С этими словами Оболенская, в свою очередь, аккуратно устроилась на импровизированной их постели, держась на некотором расстоянии от Шульца, но, вопреки собственному ее предложению выспаться перед новым и явно непростым днем, сон к ней совершенно не шел.
А дело все было в том, что никак не могла припомнить Настасья Павловна, где слышала прежде про штабс-капитана Леславского.

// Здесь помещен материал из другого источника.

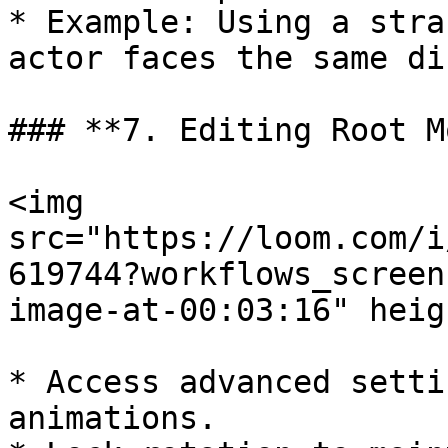
* Example: Using a stra
actor faces the same di
### **7. Editing Root M
<img 
src="https://loom.com/i
619744?workflows_screen
image-at-00:03:16" heig
* Access advanced setti
animations.
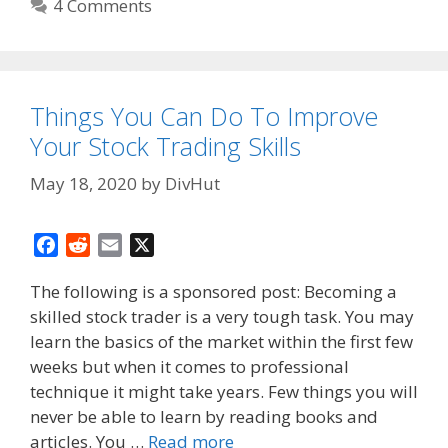
4 Comments
Things You Can Do To Improve
Your Stock Trading Skills
May 18, 2020
by
DivHut
F
R
E
X
a
e
m
The following is a sponsored post: Becoming a
c
d
a
skilled stock trader is a very tough task. You may
e
d
i
learn the basics of the market within the first few
b
i
l
o
t
weeks but when it comes to professional
o
technique it might take years. Few things you will
k
never be able to learn by reading books and
articles. You …
Read more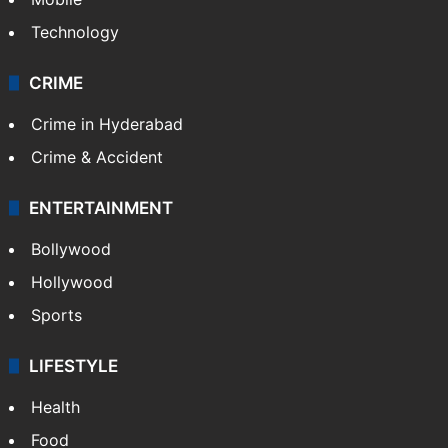
Technology
CRIME
Crime in Hyderabad
Crime & Accident
ENTERTAINMENT
Bollywood
Hollywood
Sports
LIFESTYLE
Health
Food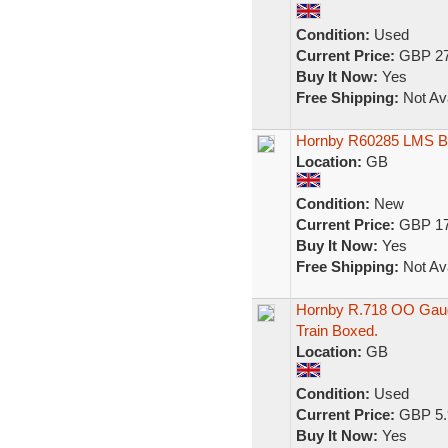
Condition:
Used
Current Price:
GBP 27
Buy It Now:
Yes
Free Shipping:
Not Ava
Hornby R60285 LMS 
Location:
GB
Condition:
New
Current Price:
GBP 17
Buy It Now:
Yes
Free Shipping:
Not Ava
Hornby R.718 OO Gaug
Train Boxed.
Location:
GB
Condition:
Used
Current Price:
GBP 5.
Buy It Now:
Yes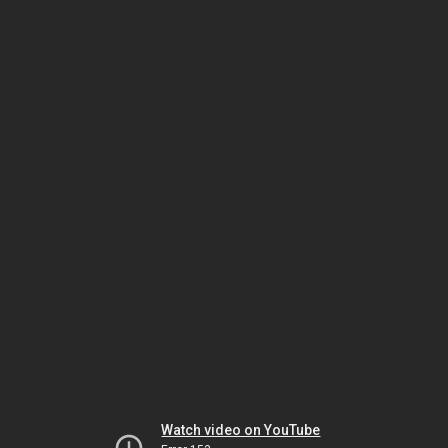
Watch video on YouTube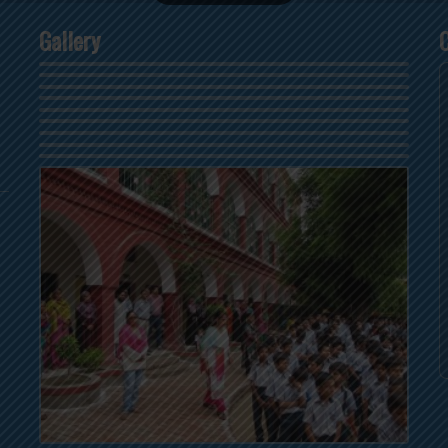
Gallery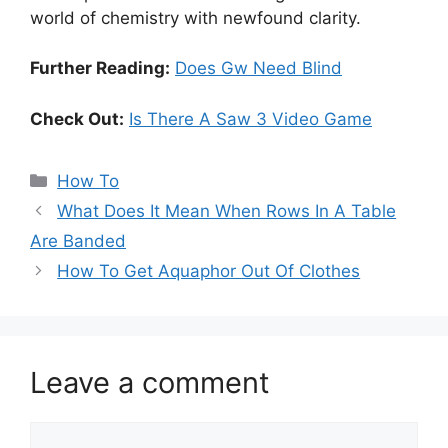
world of chemistry with newfound clarity.
Further Reading:
Does Gw Need Blind
Check Out:
Is There A Saw 3 Video Game
Categories
How To
What Does It Mean When Rows In A Table
Are Banded
How To Get Aquaphor Out Of Clothes
Leave a comment
Comment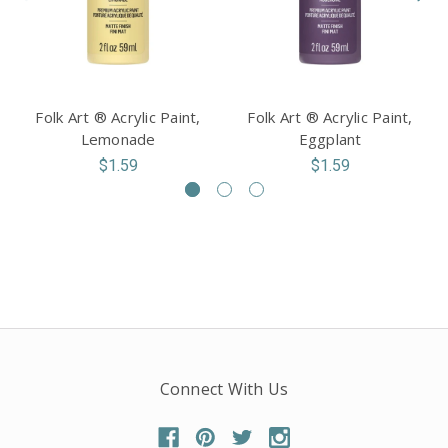
Folk Art ® Acrylic Paint,
Folk Art ® Acrylic Paint,
Lemonade
Eggplant
$1.59
$1.59
Connect With Us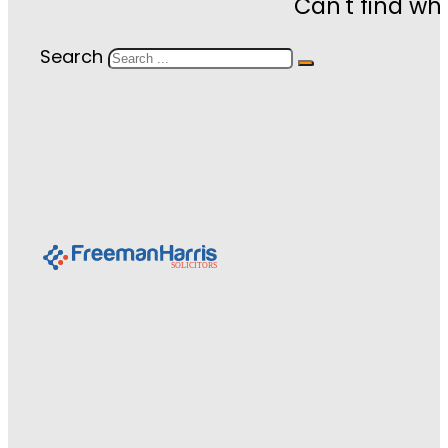
Can't find wh
Search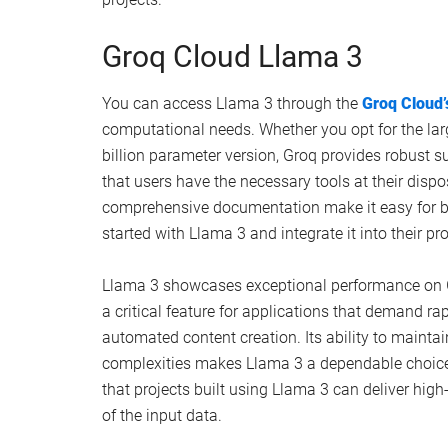
Groq Cloud Llama 3
You can access Llama 3 through the
Groq Cloud’
computational needs. Whether you opt for the la
billion parameter version, Groq provides robust s
that users have the necessary tools at their dispo
comprehensive documentation make it easy for b
started with Llama 3 and integrate it into their pr
Llama 3 showcases exceptional performance on Gr
a critical feature for applications that demand rap
automated content creation. Its ability to mainta
complexities makes Llama 3 a dependable choice f
that projects built using Llama 3 can deliver high-
of the input data.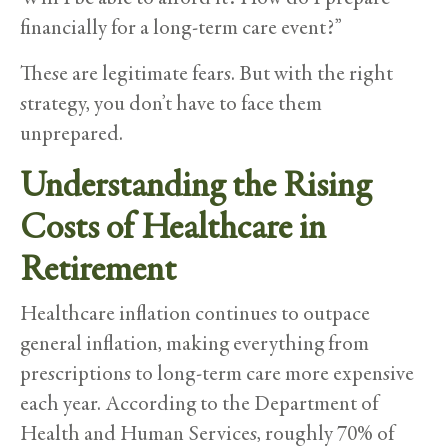
financially for a long-term care event?”
These are legitimate fears. But with the right
strategy, you don’t have to face them
unprepared.
Understanding the Rising
Costs of Healthcare in
Retirement
Healthcare inflation continues to outpace
general inflation, making everything from
prescriptions to long-term care more expensive
each year. According to the Department of
Health and Human Services, roughly 70% of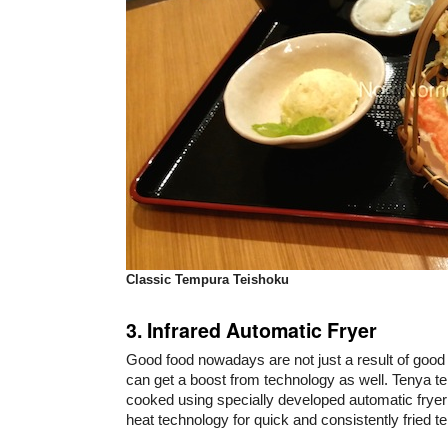
Classic Tempura Teishoku
3. Infrared Automatic Fryer
Good food nowadays are not just a result of good 
can get a boost from technology as well. Tenya t
cooked using specially developed automatic fryer
heat technology for quick and consistently fried t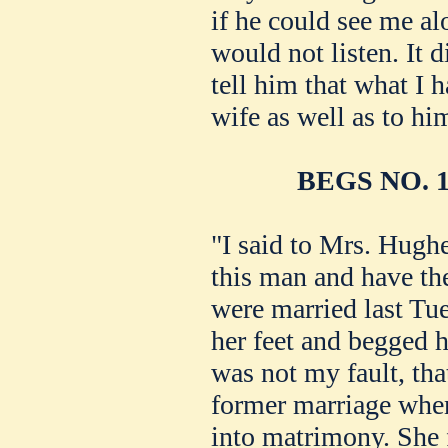
if he could see me al
would not listen. It 
tell him that what I h
wife as well as to hi
BEGS NO. 
"I said to Mrs. Hugh
this man and have the
were married last Tue
her feet and begged he
was not my fault, tha
former marriage when
into matrimony. She 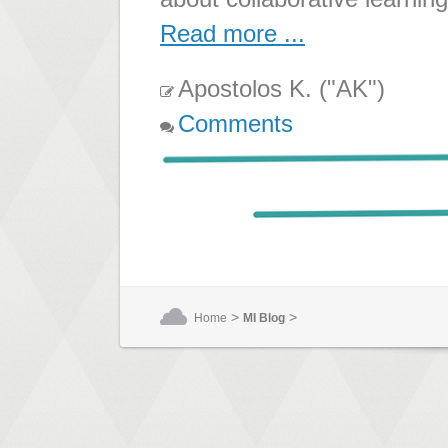
Read more ...
Apostolos K. ("AK")
Comments
>
>
Home
MI Blog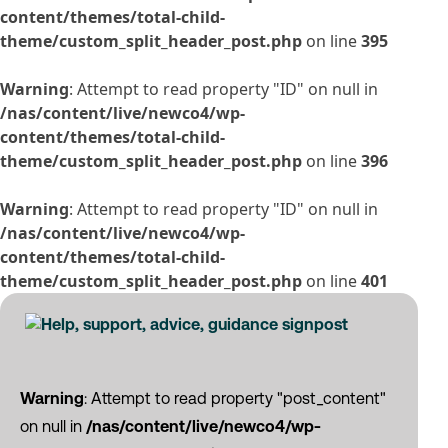
content/themes/total-child-
theme/custom_split_header_post.php
on line
395
Warning
: Attempt to read property "ID" on null in
/nas/content/live/newco4/wp-
content/themes/total-child-
theme/custom_split_header_post.php
on line
396
Warning
: Attempt to read property "ID" on null in
/nas/content/live/newco4/wp-
content/themes/total-child-
theme/custom_split_header_post.php
on line
401
Warning
: Attempt to read property "post_content"
on null in
/nas/content/live/newco4/wp-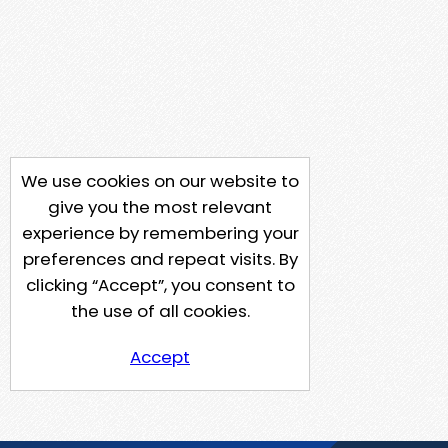
We use cookies on our website to
give you the most relevant
experience by remembering your
preferences and repeat visits. By
clicking “Accept”, you consent to
the use of all cookies.
Accept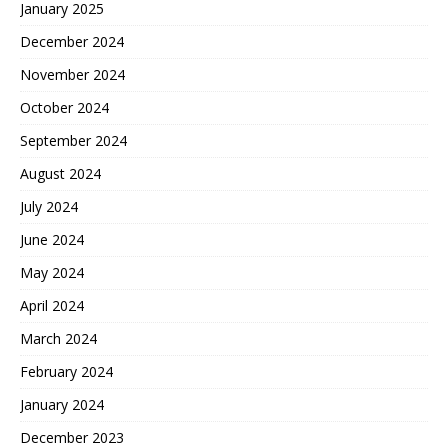
January 2025
December 2024
November 2024
October 2024
September 2024
August 2024
July 2024
June 2024
May 2024
April 2024
March 2024
February 2024
January 2024
December 2023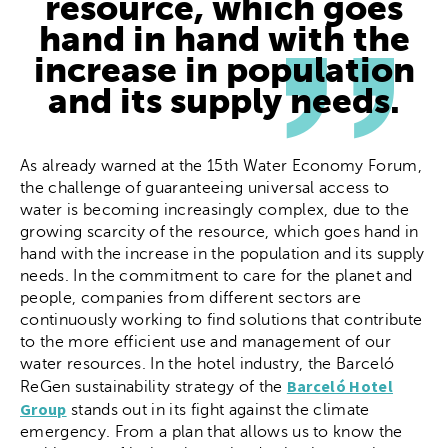
resource, which goes
hand in hand with the
increase in population
and its supply needs.
As already warned at the 15th Water Economy Forum,
the challenge of guaranteeing universal access to
water is becoming increasingly complex, due to the
growing scarcity of the resource, which goes hand in
hand with the increase in the population and its supply
needs. In the commitment to care for the planet and
people, companies from different sectors are
continuously working to find solutions that contribute
to the more efficient use and management of our
water resources. In the hotel industry, the Barceló
Barceló Hotel
ReGen sustainability strategy of the
Group
stands out in its fight against the climate
emergency. From a plan that allows us to know the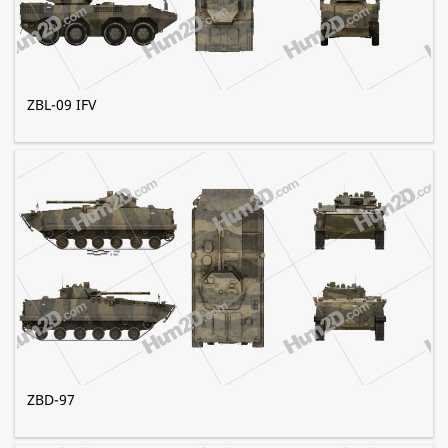
ZBL-09 IFV
ZBD-97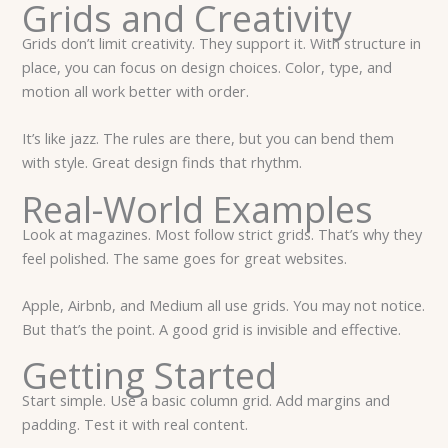
Grids and Creativity
Grids don’t limit creativity. They support it. With structure in
place, you can focus on design choices. Color, type, and
motion all work better with order.
It’s like jazz. The rules are there, but you can bend them
with style. Great design finds that rhythm.
Real-World Examples
Look at magazines. Most follow strict grids. That’s why they
feel polished. The same goes for great websites.
Apple, Airbnb, and Medium all use grids. You may not notice.
But that’s the point. A good grid is invisible and effective.
Getting Started
Start simple. Use a basic column grid. Add margins and
padding. Test it with real content.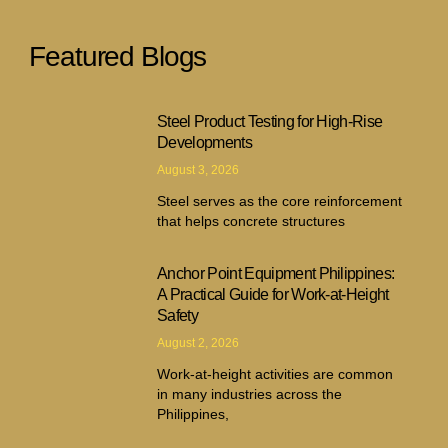
Featured Blogs
Steel Product Testing for High-Rise
Developments
August 3, 2026
Steel serves as the core reinforcement
that helps concrete structures
Anchor Point Equipment Philippines:
A Practical Guide for Work-at-Height
Safety
August 2, 2026
Work-at-height activities are common
in many industries across the
Philippines,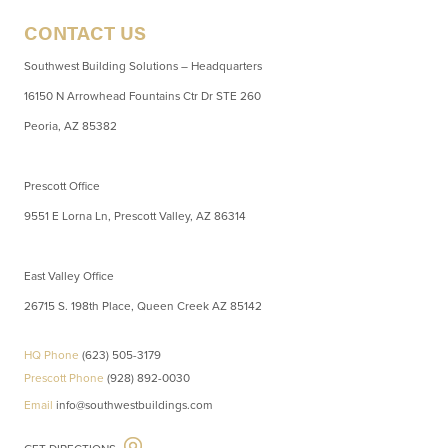
CONTACT US
Southwest Building Solutions – Headquarters
16150 N Arrowhead Fountains Ctr Dr STE 260
Peoria, AZ 85382
Prescott Office
9551 E Lorna Ln, Prescott Valley, AZ 86314
East Valley Office
26715 S. 198th Place, Queen Creek AZ 85142
HQ Phone
(623) 505-3179
Prescott Phone
(928) 892-0030
Email
info@southwestbuildings.com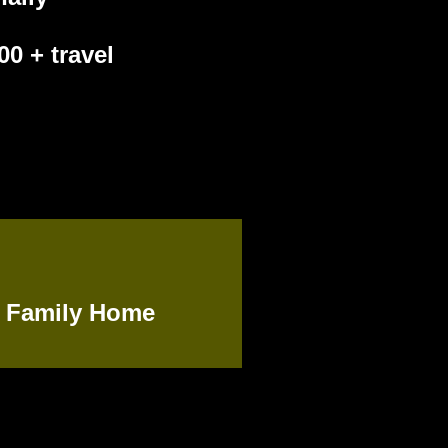
0 + travel
:
Family Home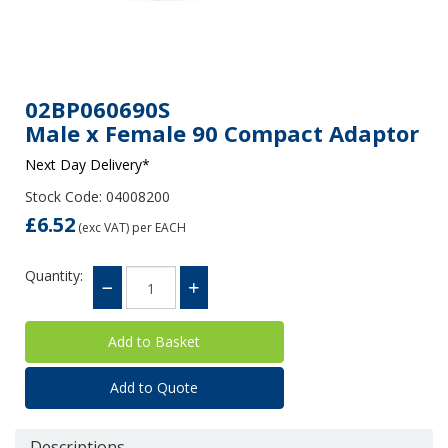
02BP060690S
Male x Female 90 Compact Adaptor
Next Day Delivery*
Stock Code: 04008200
£6.52
(exc VAT)
per EACH
Quantity:
Add to Quote
Descriptions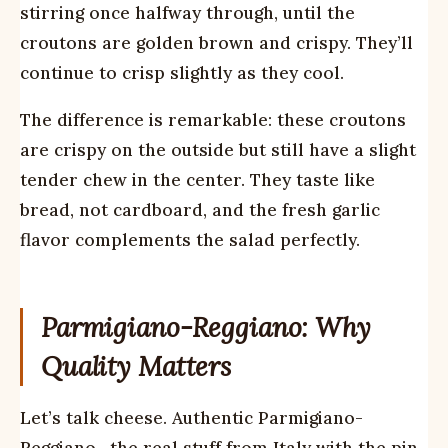
stirring once halfway through, until the
croutons are golden brown and crispy. They’ll
continue to crisp slightly as they cool.
The difference is remarkable: these croutons
are crispy on the outside but still have a slight
tender chew in the center. They taste like
bread, not cardboard, and the fresh garlic
flavor complements the salad perfectly.
Parmigiano-Reggiano: Why
Quality Matters
Let’s talk cheese. Authentic Parmigiano-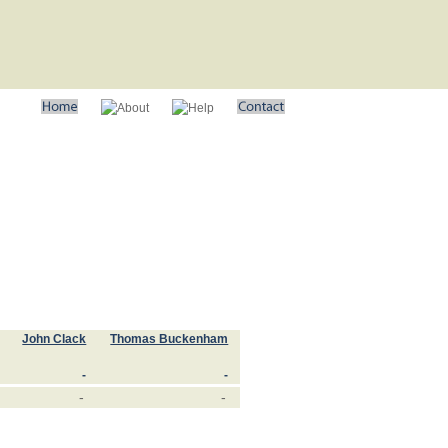
John Clack
Thomas Buckenham
-
-
-
-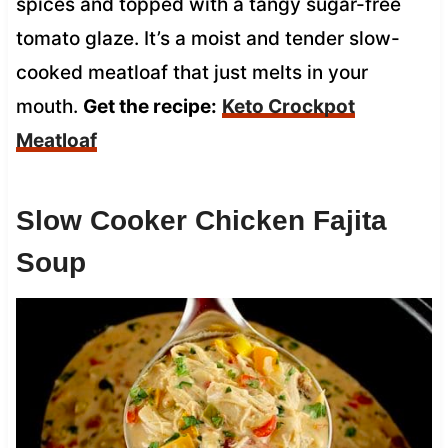
spices and topped with a tangy sugar-free
tomato glaze. It’s a moist and tender slow-
cooked meatloaf that just melts in your
mouth.
Get the recipe:
Keto Crockpot
Meatloaf
Slow Cooker Chicken Fajita
Soup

Нет, конечно, она видела его у дядюшки накануне отбытия в полет «Александра Благословенного» и тогда еще имя его мерещилось ей каким-то знакомым, да голова была забита совсем иной проблемой — той самой, что сейчас мирно спала в нескольких сантиметрах от нее, и зрелище это, когда кинула Оболенская на Шульца взгляд украдкою, вызывало в ней какую-то особенную нежность, а мысль о том, что вот так вот, рядышком, могут они с Петром Ивановичем засыпать и просыпаться каждый Божий день, стоит только ей ответить согласием на его предложение, порождала внутри непрошеный трепет.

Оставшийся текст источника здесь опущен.